“Lily! It’s good to see you again,” Alaric said. Lily turned and saw the sachem striding toward her in his halting gait. Juliet was by his side. There was something about the way the two of them leaned toward each other, a slight but ever-present favoring of any place in which the other stood, that gave it away.
Juliet and Alaric were a couple—a happy couple, very much in love. It only made what she had to do more painful, but Lily was past the point of tallying up future suffering. Everyone was about to get hurt.
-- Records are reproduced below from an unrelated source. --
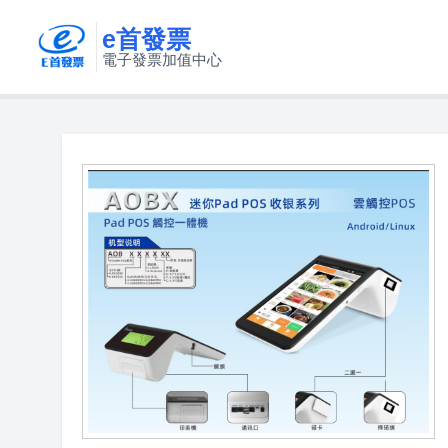
e首發票
電子發票加值中心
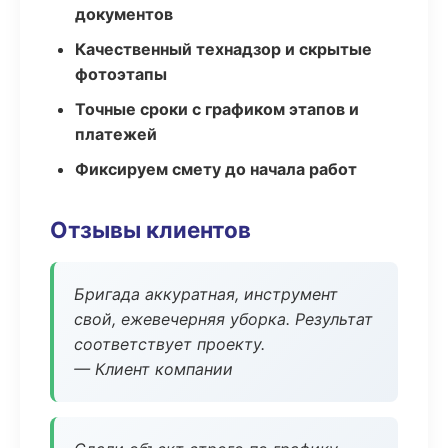
документов
Качественный технадзор и скрытые
фотоэтапы
Точные сроки с графиком этапов и
платежей
Фиксируем смету до начала работ
Отзывы клиентов
Бригада аккуратная, инструмент
свой, ежевечерняя уборка. Результат
соответствует проекту.
— Клиент компании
Lily stood. Nerves fluttered in her stomach. “Can we talk in private?” she asked. She immediately heard seven voices all asking her the same question in mindspeak.
Why?
She held up her hands, blocking everyone out and keeping them out. “I want to speak with the sachem alone,” she said.
“Anything you say to me is going to get repeated,” Alaric replied, stunned. “I have no secrets from Juliet or from my trusted braves.”
“You mean my sister and my claimed,” Lily said, a rueful smile tugging at her lips.
The sachem smiled back in kind. “That’s the problem with us, isn’t it? Who leads this army?”
“That’s not our only problem.” Lily stared at Alaric, her breath tight in her chest. She could feel Rowan pressing against her mind. He was confused. She couldn’t look at him. She had to shut him out or she’d never do what she needed to.
“The other?” Alaric asked. He crossed his arms over his chest, sizing Lily up.
There was no more hiding from this. The time had come for Lily to take a stand or step back and allow the unthinkable to happen.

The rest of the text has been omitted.